“It’s very kind of you to bring the catnip, Mr. Sprague,” Ruth said. “Won’t you come in and taste Agnes’ Christmas cake? She is getting to be a famous cake baker.”
“With pleasure,” said the queer old man.
After Seneca Sprague’s old hut on the river dock was burned at Thanksgiving, and the Corner House girls had found him a room in one of their tenements to live in, he had become a frequent visitor at the old Corner House. Ruth would have ushered him into the sitting room where Mrs. Eland and her sister were; but Seneca shrank from that.
“I am not a society man—nay, verily,” quoth the prophet. “The sex does not interest me.”
“But it is only Mrs. Eland and her sister, who are our guests to-day for dinner,” Ruth said, as she led him into the dining room, while Agnes sped to get the cake.
“Ha! Those Aden girls,” said Seneca, referring to the hospital matron and the red-haired school teacher by their family name. “I remember Lemuel Aden well—their uncle. A hard man was Lemuel—a hard man.”
“I believe he must have been a very wicked man,” declared Agnes, coming back with a generous slice of cake, and overhearing this. “See how he let people think that his brother was dishonest, while he pocketed money belonging to the clients of Mrs. Eland’s father. Oh! we know all about it.”

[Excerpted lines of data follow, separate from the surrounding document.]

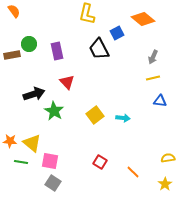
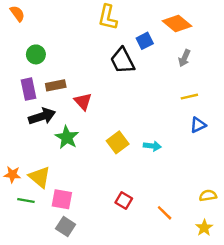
purple rectangle: (57, 51) -> (28, 89), moved
brown rectangle: (12, 55) -> (56, 85), moved
gray arrow: (153, 57) -> (184, 58), moved
blue triangle: (160, 101) -> (198, 125), turned -32

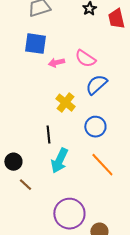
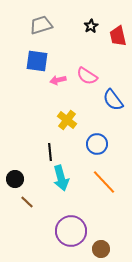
blue semicircle: (96, 85) -> (113, 100), moved, turned -85
cyan arrow: (59, 161) -> (61, 178), turned -40

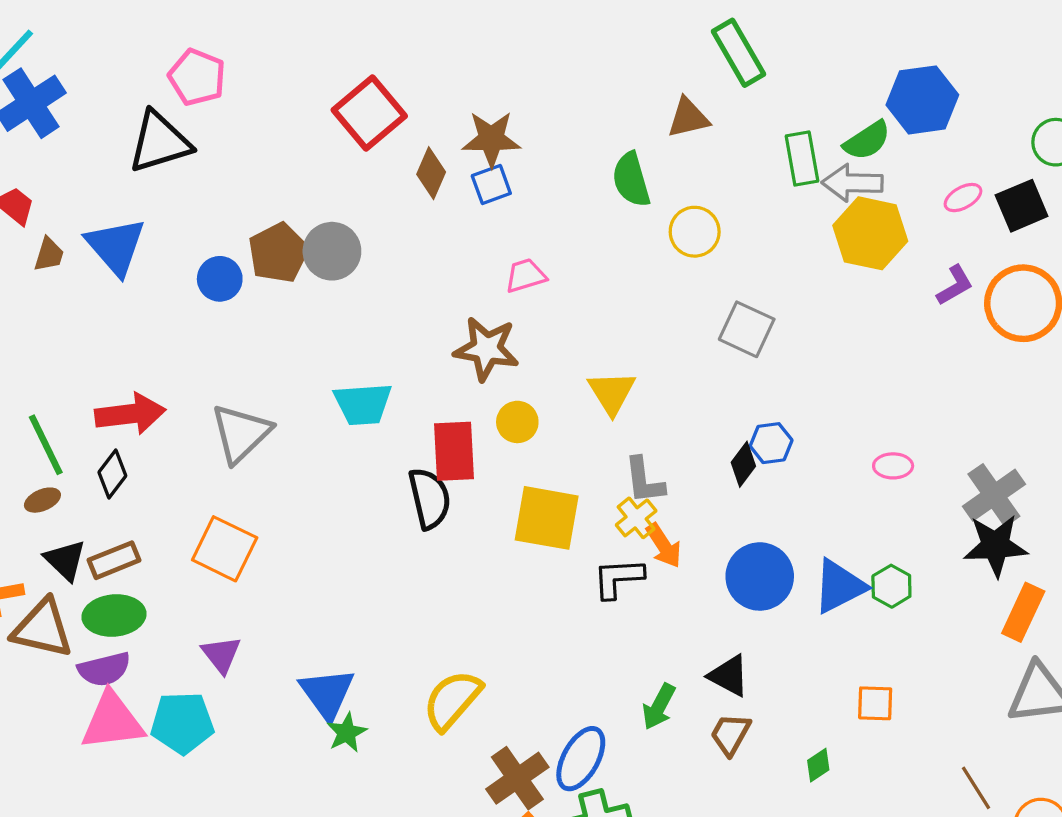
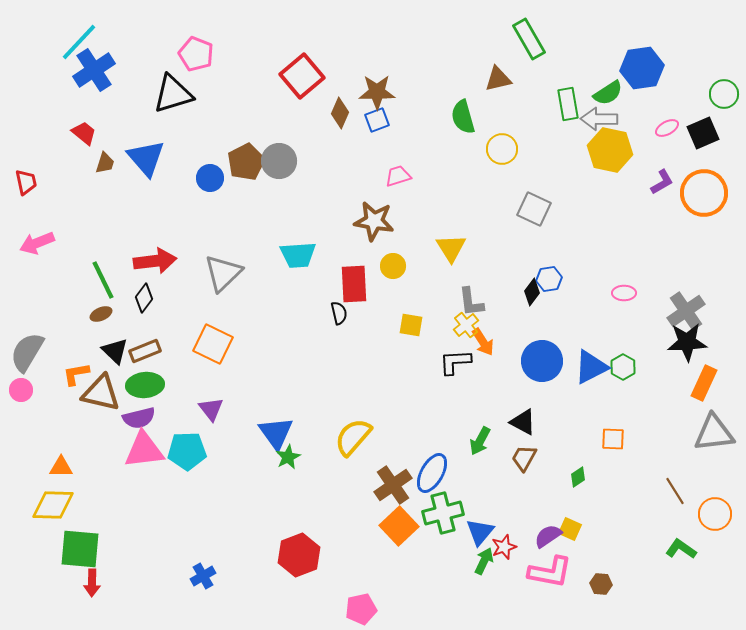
black semicircle: (430, 498) -> (339, 313), size x0.6
yellow square: (547, 518) -> (411, 325), size x0.6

“Ah!” said Seneca again, tasting the cake. “Very delicious. I know that you put none of the fat of the accursed swine in your cake as some of these women around here do.”
“Lard, he means,” whispered Ruth, for Seneca followed the rabbinical laws of the Jews and ate no pork.
“Lemuel Aden was a miser,” the prophet announced. “He was worse than your uncle, Peter Stower,” he added bluntly. “All three of us went to school together. They were much older than I, of course; but I came here to the Corner House to see Peter at times. And I was here when Lem Aden came last.”